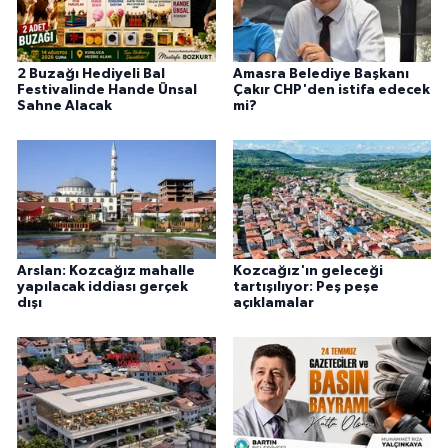
2 Buzağı Hediyeli Bal
Amasra Belediye Başkanı
Festivalinde Hande Ünsal
Çakır CHP'den istifa edecek
Sahne Alacak
mi?
Arslan: Kozcağız mahalle
Kozcağız'ın geleceği
yapılacak iddiası gerçek
tartışılıyor: Peş peşe
dışı
açıklamalar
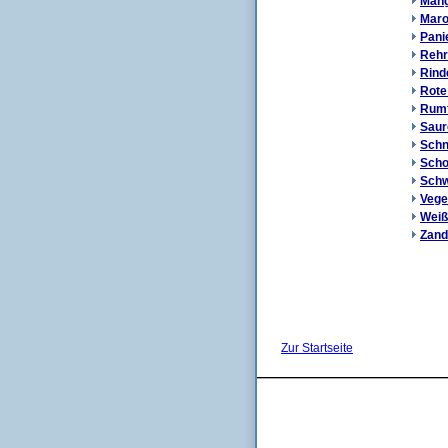
Man
Mar
Pani
Rehr
Rinde
Rote
Rum
Saur
Schn
Scho
Sch
Vege
Weiß
Zand
Zur Startseite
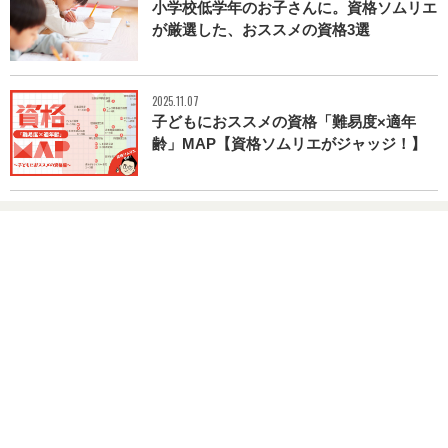
小学校低学年のお子さんに。資格ソムリエ
が厳選した、おススメの資格3選
2025.11.07
子どもにおススメの資格「難易度×適年
齢」MAP【資格ソムリエがジャッジ！】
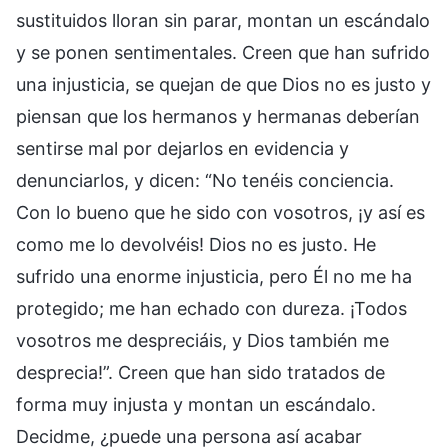
sustituidos lloran sin parar, montan un escándalo
y se ponen sentimentales. Creen que han sufrido
una injusticia, se quejan de que Dios no es justo y
piensan que los hermanos y hermanas deberían
sentirse mal por dejarlos en evidencia y
denunciarlos, y dicen: “No tenéis conciencia.
Con lo bueno que he sido con vosotros, ¡y así es
como me lo devolvéis! Dios no es justo. He
sufrido una enorme injusticia, pero Él no me ha
protegido; me han echado con dureza. ¡Todos
vosotros me despreciáis, y Dios también me
desprecia!”. Creen que han sido tratados de
forma muy injusta y montan un escándalo.
Decidme, ¿puede una persona así acabar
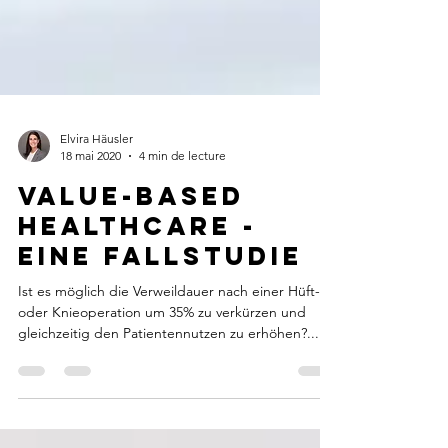
Elvira Häusler
18 mai 2020
4 min de lecture
Value-based
healthcare -
eine Fallstudie
Ist es möglich die Verweildauer nach einer Hüft-
oder Knieoperation um 35% zu verkürzen und
gleichzeitig den Patientennutzen zu erhöhen?...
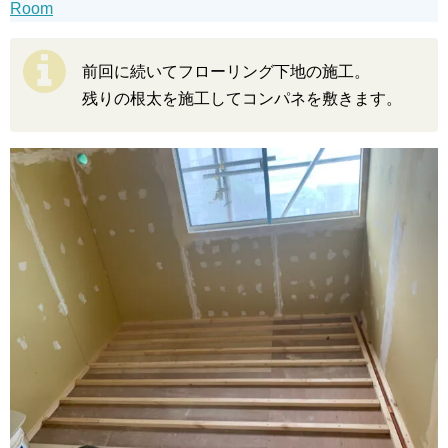
Room
前回に続いてフローリング下地の施工。
残りの根太を施工してコンパネを敷きます。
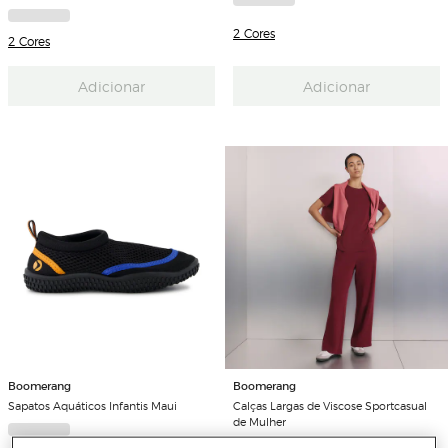
2 Cores
2 Cores
Adicionar
Adicionar
Boomerang
Boomerang
Sapatos Aquáticos Infantis Maui
Calças Largas de Viscose Sportcasual
de Mulher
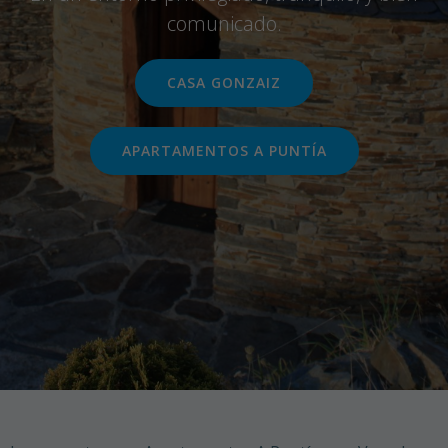
comunicado.
CASA GONZAIZ
APARTAMENTOS A PUNTÍA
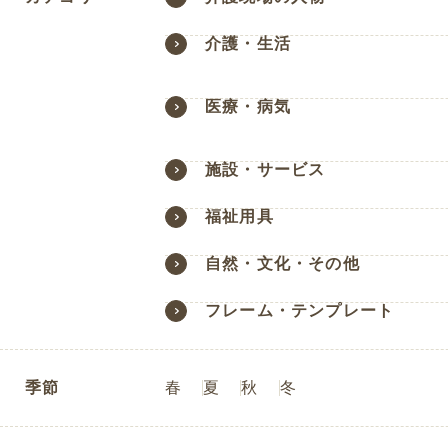
介護・生活
医療・病気
施設・サービス
福祉用具
自然・文化・その他
フレーム・テンプレート
季節
春
夏
秋
冬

_Try it_
Apart from the pictures, every line above must be printed exactly.

_Response box_
2 Buzağı Hediyeli Bal
Amasra Belediye Başkanı
Festivalinde Hande Ünsal
Çakır CHP'den istifa edecek
Sahne Alacak
mi?
Arslan: Kozcağız mahalle
Kozcağız'ın geleceği
yapılacak iddiası gerçek
tartışılıyor: Peş peşe
dışı
açıklamalar
Man
Mar
Pani
Rehr
Rinde
Rote
Rum
Saur
Schn
Scho
Sch
Vege
Weiß
Zand
Zur Startseite
小学校低学年のお子さんに。資格ソムリエ
が厳選した、おススメの資格3選
2025.11.07
子どもにおススメの資格「難易度×適年
齢」MAP【資格ソムリエがジャッジ！】
sustituidos lloran sin parar, montan un escándalo
y se ponen sentimentales. Creen que han sufrido
una injusticia, se quejan de que Dios no es justo y
piensan que los hermanos y hermanas deberían
sentirse mal por dejarlos en evidencia y
denunciarlos, y dicen: “No tenéis conciencia.
Con lo bueno que he sido con vosotros, ¡y así es
como me lo devolvéis! Dios no es justo. He
sufrido una enorme injusticia, pero Él no me ha
protegido; me han echado con dureza. ¡Todos
vosotros me despreciáis, y Dios también me
desprecia!”. Creen que han sido tratados de
forma muy injusta y montan un escándalo.
Decidme, ¿puede una persona así acabar
Elvira Häusler
18 mai 2020
4 min de lecture
Value-based
healthcare -
eine Fallstudie
Ist es möglich die Verweildauer nach einer Hüft-
oder Knieoperation um 35% zu verkürzen und
gleichzeitig den Patientennutzen zu erhöhen?...
Room
前回に続いてフローリング下地の施工。
残りの根太を施工してコンパネを敷きます。
2 Cores
2 Cores
Adicionar
Adicionar
Boomerang
Boomerang
Sapatos Aquáticos Infantis Maui
Calças Largas de Viscose Sportcasual
de Mulher
comunicado.
CASA GONZAIZ
APARTAMENTOS A PUNTÍA
介護・生活
医療・病気
施設・サービス
福祉用具
自然・文化・その他
フレーム・テンプレート
季節
春
夏
秋
冬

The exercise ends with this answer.